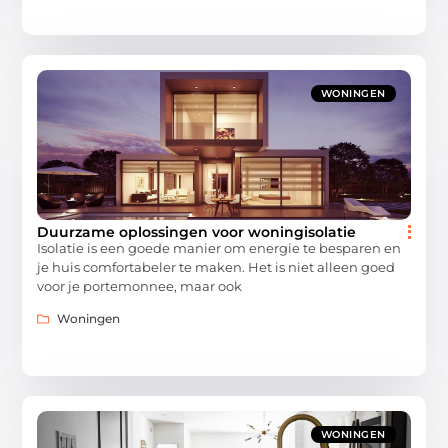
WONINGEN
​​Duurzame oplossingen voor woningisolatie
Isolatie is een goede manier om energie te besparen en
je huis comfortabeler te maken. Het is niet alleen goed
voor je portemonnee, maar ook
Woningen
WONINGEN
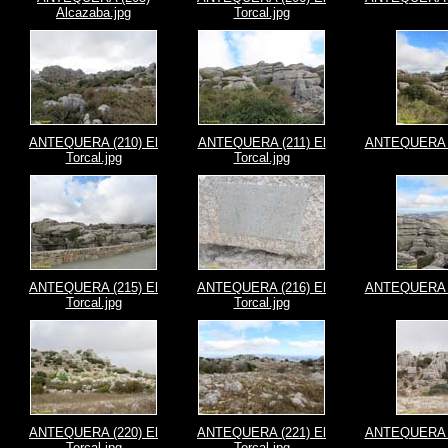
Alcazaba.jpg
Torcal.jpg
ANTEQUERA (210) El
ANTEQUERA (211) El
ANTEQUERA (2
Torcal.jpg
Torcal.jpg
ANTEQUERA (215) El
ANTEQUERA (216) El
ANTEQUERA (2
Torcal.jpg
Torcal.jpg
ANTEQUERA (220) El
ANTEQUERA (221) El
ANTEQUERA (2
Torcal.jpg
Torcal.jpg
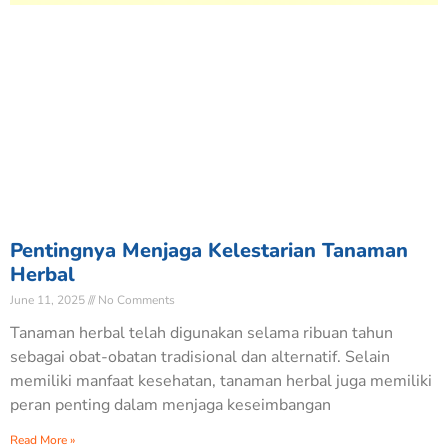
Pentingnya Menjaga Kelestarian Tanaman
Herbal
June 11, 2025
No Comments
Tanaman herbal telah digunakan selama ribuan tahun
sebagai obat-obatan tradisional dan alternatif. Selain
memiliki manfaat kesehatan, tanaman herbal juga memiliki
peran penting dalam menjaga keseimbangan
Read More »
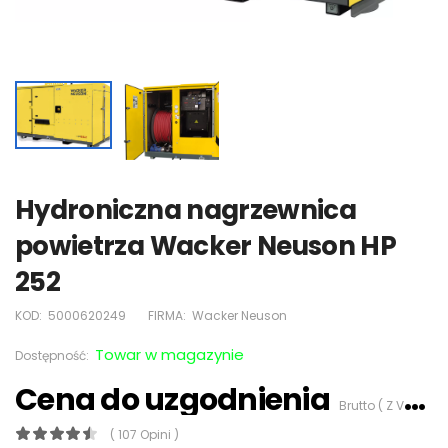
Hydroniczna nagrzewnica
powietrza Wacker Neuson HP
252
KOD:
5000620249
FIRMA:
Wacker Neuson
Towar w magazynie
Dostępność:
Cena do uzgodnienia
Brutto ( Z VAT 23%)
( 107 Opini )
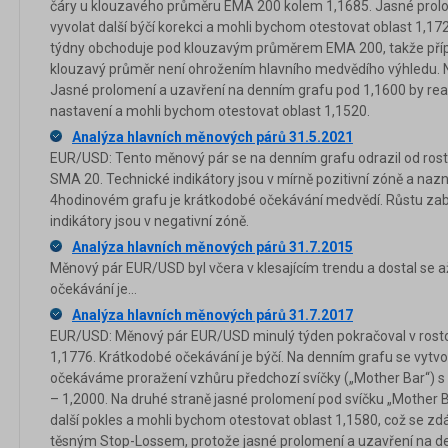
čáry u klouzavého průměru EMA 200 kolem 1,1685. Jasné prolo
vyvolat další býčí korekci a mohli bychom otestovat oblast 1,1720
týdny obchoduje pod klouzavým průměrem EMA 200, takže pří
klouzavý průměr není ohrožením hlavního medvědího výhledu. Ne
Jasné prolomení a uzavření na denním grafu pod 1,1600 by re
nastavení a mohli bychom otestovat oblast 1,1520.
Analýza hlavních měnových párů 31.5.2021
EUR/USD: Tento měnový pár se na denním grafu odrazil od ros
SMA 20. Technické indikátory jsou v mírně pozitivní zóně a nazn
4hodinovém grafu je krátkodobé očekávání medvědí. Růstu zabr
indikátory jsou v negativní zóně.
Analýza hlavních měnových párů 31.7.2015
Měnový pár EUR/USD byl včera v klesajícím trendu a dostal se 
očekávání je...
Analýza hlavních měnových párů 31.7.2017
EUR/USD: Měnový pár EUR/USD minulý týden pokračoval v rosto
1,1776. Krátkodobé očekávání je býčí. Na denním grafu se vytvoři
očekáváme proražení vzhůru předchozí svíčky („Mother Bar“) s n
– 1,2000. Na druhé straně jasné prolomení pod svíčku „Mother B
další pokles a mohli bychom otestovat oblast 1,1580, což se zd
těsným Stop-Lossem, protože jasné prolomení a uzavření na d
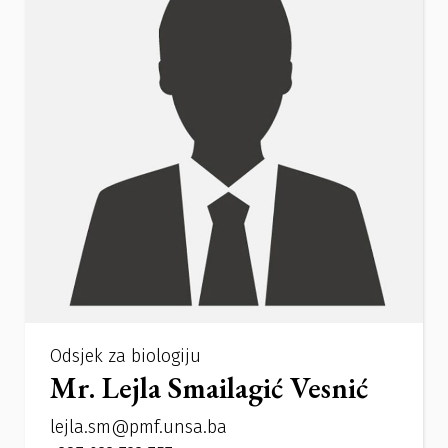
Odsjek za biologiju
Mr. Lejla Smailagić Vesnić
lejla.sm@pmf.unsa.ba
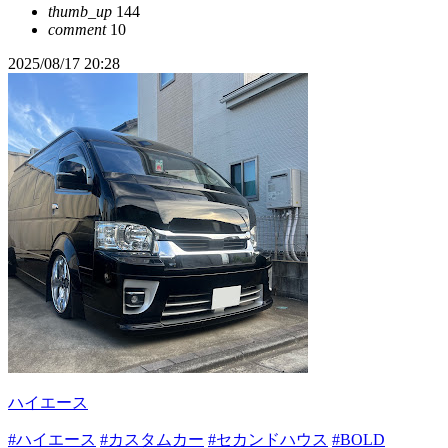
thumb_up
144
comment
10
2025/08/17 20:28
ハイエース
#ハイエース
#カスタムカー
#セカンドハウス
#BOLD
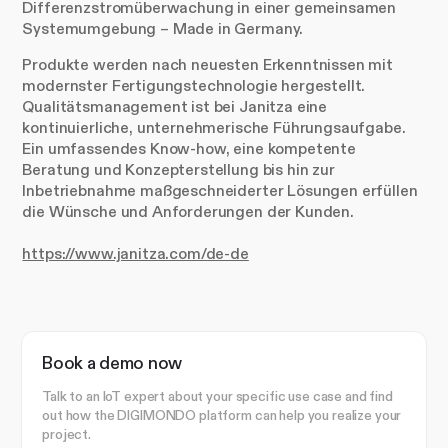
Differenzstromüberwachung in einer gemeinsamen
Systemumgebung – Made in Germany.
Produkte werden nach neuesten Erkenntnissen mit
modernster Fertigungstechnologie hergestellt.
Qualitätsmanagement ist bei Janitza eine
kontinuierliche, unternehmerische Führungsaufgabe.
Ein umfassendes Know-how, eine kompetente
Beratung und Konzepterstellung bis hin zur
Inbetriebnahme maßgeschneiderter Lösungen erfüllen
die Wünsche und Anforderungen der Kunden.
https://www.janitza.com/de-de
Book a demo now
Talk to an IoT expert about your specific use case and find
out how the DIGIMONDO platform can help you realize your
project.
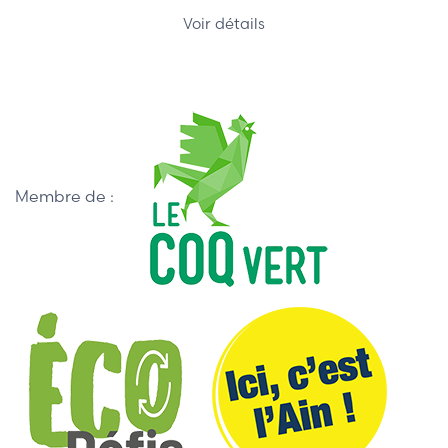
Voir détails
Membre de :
--
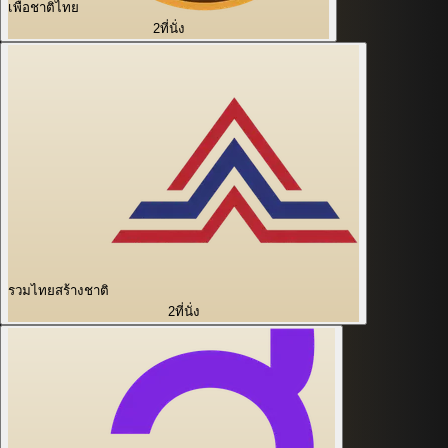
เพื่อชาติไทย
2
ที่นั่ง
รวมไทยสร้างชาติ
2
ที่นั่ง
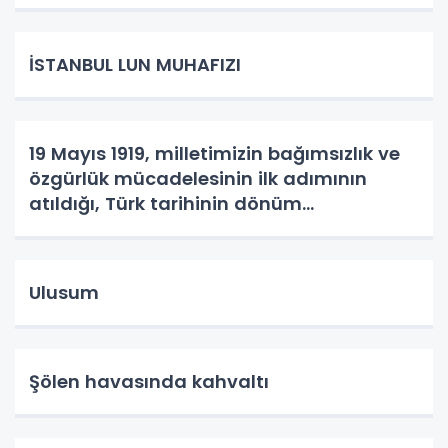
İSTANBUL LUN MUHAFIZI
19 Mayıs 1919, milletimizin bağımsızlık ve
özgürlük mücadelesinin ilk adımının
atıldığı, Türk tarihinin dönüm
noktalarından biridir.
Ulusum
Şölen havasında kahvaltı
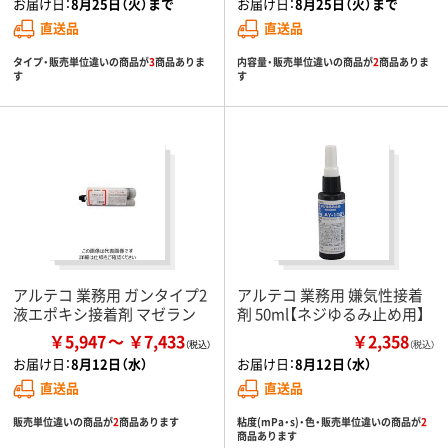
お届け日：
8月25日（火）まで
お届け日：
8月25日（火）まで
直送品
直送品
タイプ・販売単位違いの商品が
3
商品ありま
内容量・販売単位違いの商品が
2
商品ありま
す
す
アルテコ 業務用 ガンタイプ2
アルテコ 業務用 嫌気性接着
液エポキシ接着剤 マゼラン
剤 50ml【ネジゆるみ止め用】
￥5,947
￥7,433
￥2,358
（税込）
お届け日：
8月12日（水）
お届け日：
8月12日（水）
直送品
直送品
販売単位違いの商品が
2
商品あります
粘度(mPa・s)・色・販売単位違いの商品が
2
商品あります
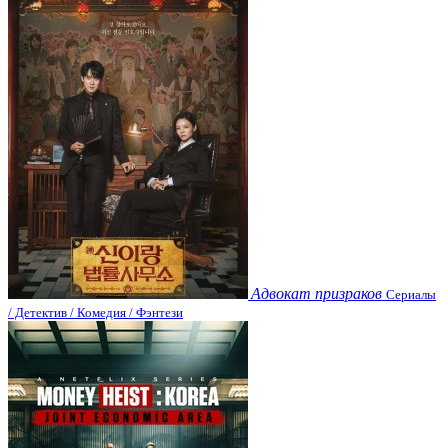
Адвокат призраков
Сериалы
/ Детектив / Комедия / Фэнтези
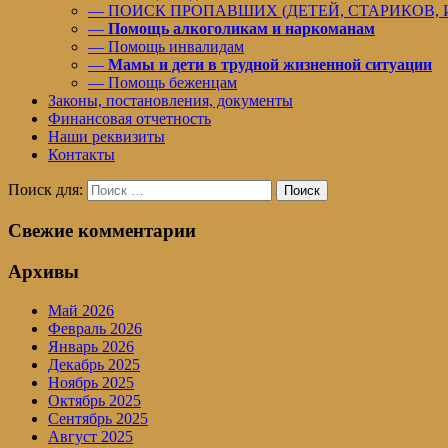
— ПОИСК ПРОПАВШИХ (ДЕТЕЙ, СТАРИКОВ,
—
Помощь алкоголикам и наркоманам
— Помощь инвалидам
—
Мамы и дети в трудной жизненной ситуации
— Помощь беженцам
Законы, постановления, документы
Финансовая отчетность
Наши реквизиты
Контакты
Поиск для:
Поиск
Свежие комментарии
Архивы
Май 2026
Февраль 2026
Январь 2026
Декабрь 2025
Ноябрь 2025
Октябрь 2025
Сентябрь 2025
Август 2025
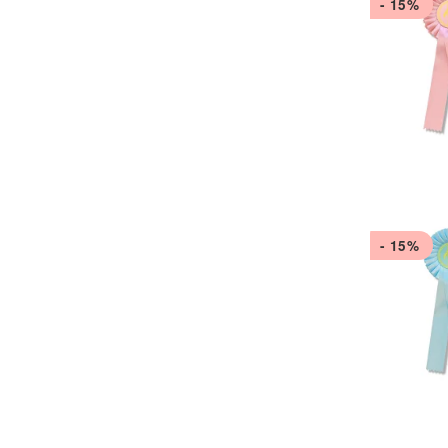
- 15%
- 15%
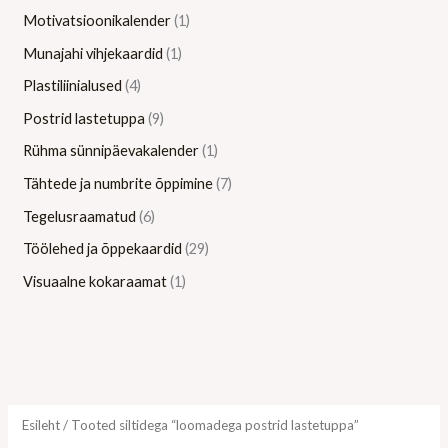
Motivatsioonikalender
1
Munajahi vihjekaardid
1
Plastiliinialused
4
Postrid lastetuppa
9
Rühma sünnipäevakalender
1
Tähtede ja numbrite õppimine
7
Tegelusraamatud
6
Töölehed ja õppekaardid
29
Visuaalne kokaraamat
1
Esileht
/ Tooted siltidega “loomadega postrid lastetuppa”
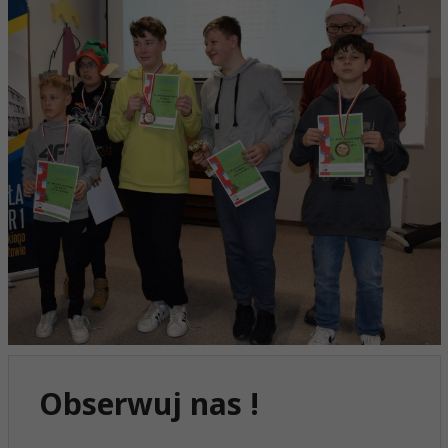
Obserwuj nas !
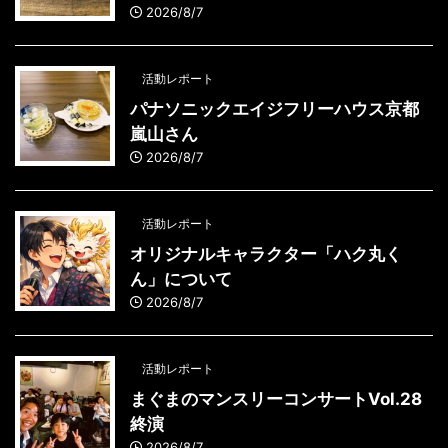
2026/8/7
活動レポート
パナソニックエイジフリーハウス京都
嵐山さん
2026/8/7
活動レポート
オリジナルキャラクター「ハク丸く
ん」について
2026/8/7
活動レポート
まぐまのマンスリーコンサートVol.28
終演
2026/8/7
==
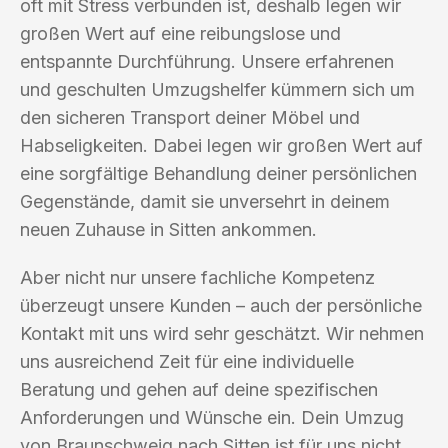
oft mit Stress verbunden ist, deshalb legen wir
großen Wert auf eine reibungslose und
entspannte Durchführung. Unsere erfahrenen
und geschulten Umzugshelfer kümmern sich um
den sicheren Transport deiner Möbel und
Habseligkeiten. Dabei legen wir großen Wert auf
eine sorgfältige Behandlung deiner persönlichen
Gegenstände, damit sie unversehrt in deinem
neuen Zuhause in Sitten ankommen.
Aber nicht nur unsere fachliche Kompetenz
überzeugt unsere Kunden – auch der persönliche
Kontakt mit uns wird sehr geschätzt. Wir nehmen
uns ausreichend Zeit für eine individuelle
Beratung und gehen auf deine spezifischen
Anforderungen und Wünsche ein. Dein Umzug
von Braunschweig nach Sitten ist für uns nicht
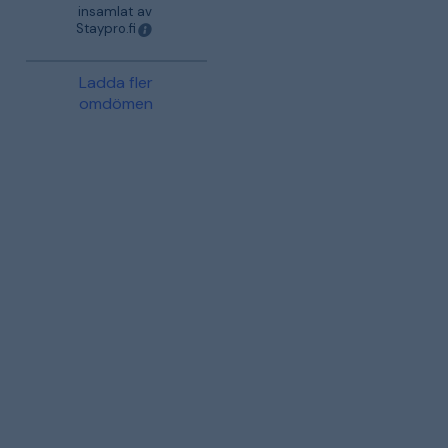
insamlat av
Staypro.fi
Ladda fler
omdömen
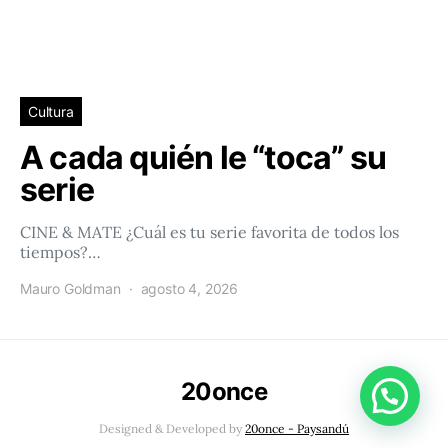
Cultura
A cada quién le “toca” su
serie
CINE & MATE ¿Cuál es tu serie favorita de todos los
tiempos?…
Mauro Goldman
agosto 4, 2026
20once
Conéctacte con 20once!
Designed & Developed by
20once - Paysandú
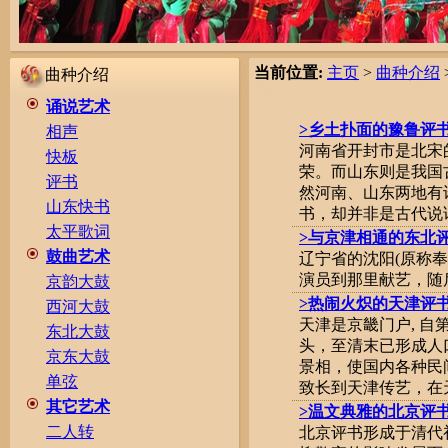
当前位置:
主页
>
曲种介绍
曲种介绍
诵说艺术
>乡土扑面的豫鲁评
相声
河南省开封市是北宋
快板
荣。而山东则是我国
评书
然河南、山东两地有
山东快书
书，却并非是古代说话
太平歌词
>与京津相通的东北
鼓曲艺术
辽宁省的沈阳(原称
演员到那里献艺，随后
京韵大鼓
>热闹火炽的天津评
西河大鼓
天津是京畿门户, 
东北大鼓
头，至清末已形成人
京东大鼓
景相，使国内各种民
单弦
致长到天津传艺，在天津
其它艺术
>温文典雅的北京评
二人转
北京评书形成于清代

**Task goal:**
Only the number is needed here: how many lines of the records contain "deiner"?

**Answer to this task:**
2